Beim regionalen Vergleich der Gesundheitswirtschafts-Arbeitsplätze fällt eine gravierende Ungleichverteilung auf:

• Bei einem Bundesdurchschnitt von 5,4% ragen Spitzen-Arbeitsagenturbezirke wie Marburg (12,6%), Münster (10,8%) und Heidelberg (8,4%) weit heraus. Im Zeitraum 2003-2007 gibt es aber auch Verlierer wie beispielsweise die Region Korbach, die 2,6% der Gesundheitsarbeitsplätze vor allem durch den Abbau im stationären Rehabilitationsbereich verlor.
• Im Medizintechnikbereich gibt es noch stärkere Ungleichverteilung und damit verbundene Abhängigkeiten: Der bundesweite Spitzenreiter bei diesen Arbeitsplätzen, der Arbeitsagenturbezirk Rottweil hat 9% seiner gesamten Arbeitsplätze in diesem Bereich.
• Ebenfalls ein großes Gewicht an allen Arbeitsplätzen haben Krankenhausbeschäftigte in Münster (4,4%) oder Marburg (3,3%).

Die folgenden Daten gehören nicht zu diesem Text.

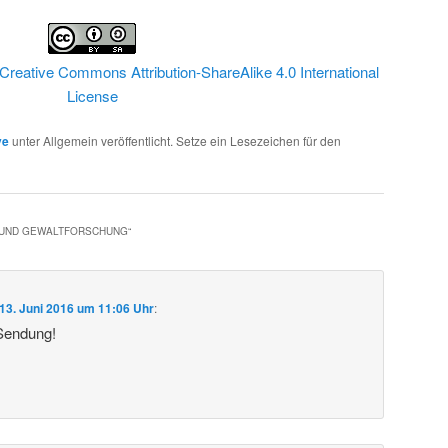
Creative Commons Attribution-ShareAlike 4.0 International
License
ve
unter Allgemein veröffentlicht. Setze ein Lesezeichen für den
- UND GEWALTFORSCHUNG
“
13. Juni 2016 um 11:06 Uhr
:
 Sendung!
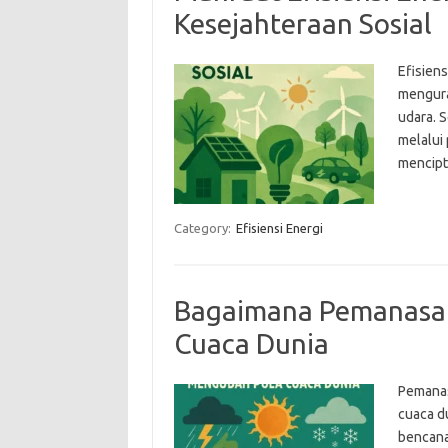
Kesejahteraan Sosial
Efisien
mengura
udara. 
melalui
mencipt
Category:
Efisiensi Energi
Bagaimana Pemanasan
Cuaca Dunia
Pemanas
cuaca d
bencana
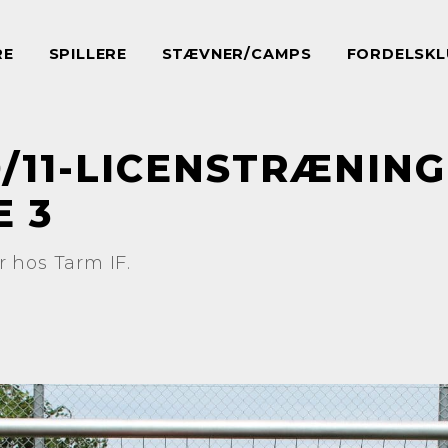
RE
SPILLERE
STÆVNER/CAMPS
FORDELSKL
0/11-LICENSTRÆNI
 3
 hos Tarm IF.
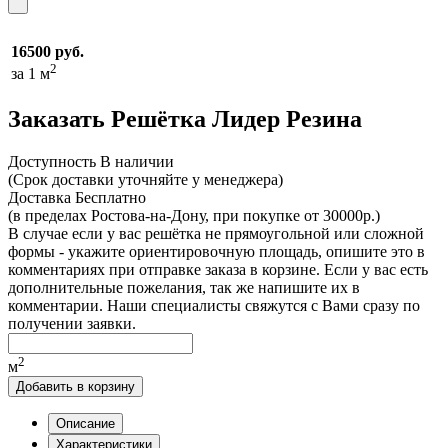
16500 руб.
2
за 1 м
Заказать Решётка Лидер Резина
Доcтупность
В наличии
(Срок доставки уточняйте у менеджера)
Доставка
Бесплатно
(в пределах Ростова-на-Дону, при покупке от 30000р.)
В случае если у вас решётка не прямоугольной или сложной
формы - укажите ориентировочную площадь, опишите это в
комментариях при отправке заказа в корзине. Если у вас есть
дополнительные пожелания, так же напишите их в
комментарии. Наши специалисты свяжутся с Вами сразу по
получении заявки.
2
м
Добавить в корзину
Описание
Характеристики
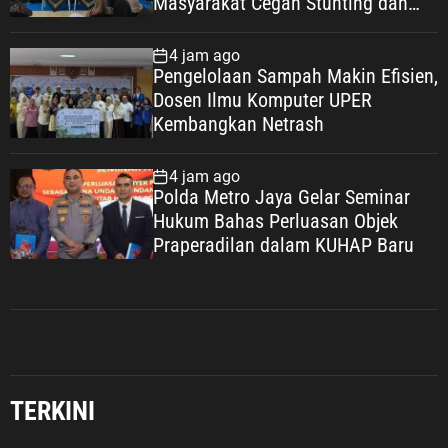
Masyarakat Cegah Stunting dan
Wujudkan Keluarga Berkualitas
4 jam ago
Pengelolaan Sampah Makin Efisien,
Dosen Ilmu Komputer UPER
Kembangkan Netrash
4 jam ago
Polda Metro Jaya Gelar Seminar
Hukum Bahas Perluasan Objek
Praperadilan dalam KUHAP Baru
TERKINI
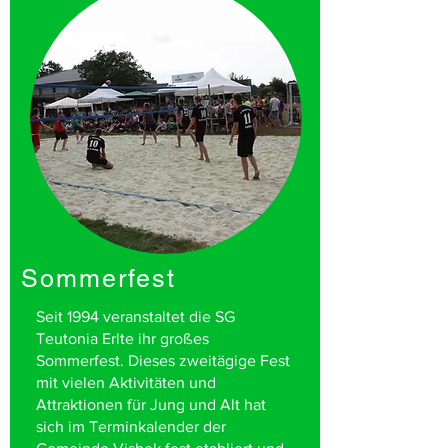
Sommerfest
Seit 1994 veranstaltet die SG
Teutonia Erlte ihr großes
Sommerfest. Dieses zweitägige Fest
mit vielen Aktivitäten und
Attraktionen für Jung und Alt hat
sich im Terminkalender der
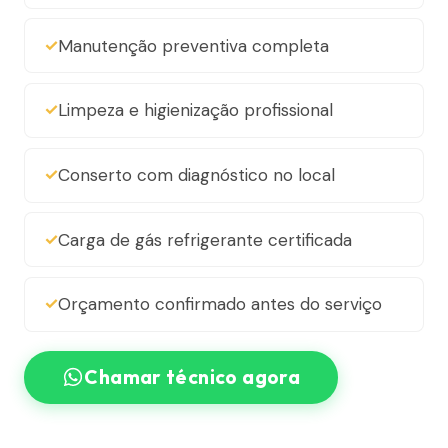
Manutenção preventiva completa
Limpeza e higienização profissional
Conserto com diagnóstico no local
Carga de gás refrigerante certificada
Orçamento confirmado antes do serviço
Chamar técnico agora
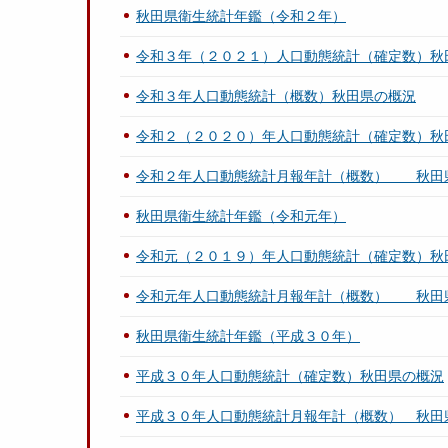
秋田県衛生統計年鑑（令和２年）
令和３年（２０２１）人口動態統計（確定数）秋
令和３年人口動態統計（概数）秋田県の概況
令和２（２０２０）年人口動態統計（確定数）秋
令和２年人口動態統計月報年計（概数） 秋田
秋田県衛生統計年鑑（令和元年）
令和元（２０１９）年人口動態統計（確定数）秋
令和元年人口動態統計月報年計（概数） 秋田
秋田県衛生統計年鑑（平成３０年）
平成３０年人口動態統計（確定数）秋田県の概況
平成３０年人口動態統計月報年計（概数） 秋田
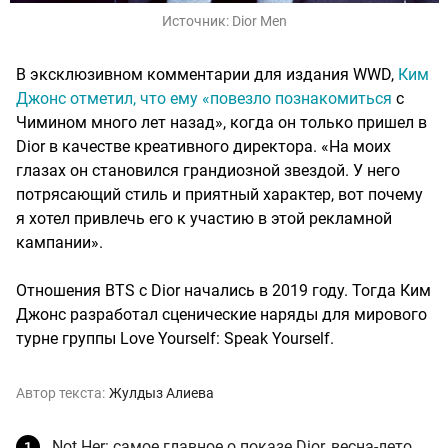
Источник:
Dior Men
В эксклюзивном комментарии для издания WWD,
Ким
Джонс отметил, что ему «повезло познакомиться
с
Чимином много лет назад», когда он только пришел в
Dior в качестве креативного директора. «На моих
глазах он становился грандиозной звездой. У него
потрясающий стиль и приятный характер, вот почему
я хотел привлечь его к участию в этой рекламной
кампании».
Отношения BTS с Dior начались в 2019 году. Тогда Ким
Джонс разработал сценические наряды для мирового
турне группы Love Yourself: Speak Yourself.
Автор текста:
Жулдыз Алиева
Not Her: самое главное о показе Dior, весна-лето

Wie schon das mehrmalige Auftauchen einiger Städte auf den Spitzenplätzen andeutet, sind bestimmte Kombinationen von Teilbereichen der Gesundheitsbranche, wie etwa die Existenz von Unikliniken und innovativen Technikherstellern, förderlich für einen hohen Anteil von Arbeitsplätzen an allen Arbeitsplätzen.

Die 9 Seiten umfassende Studie "Beschäftigungstrends in der Gesundheitswirtschaft im regionalen Vergleich" von Elke Dahlbeck und Josef Hilbert ist als PDF-Datei kostenlos erhältlich. Über die IAT-Homepage ist auch der Zugriff auf weitere Arbeiten des Institutsschwerpunkts "Gesundheitswirtschaft und Lebensqualität über die quantitative und qualitative Bedeutung der Gesundheitswirtschaft möglich.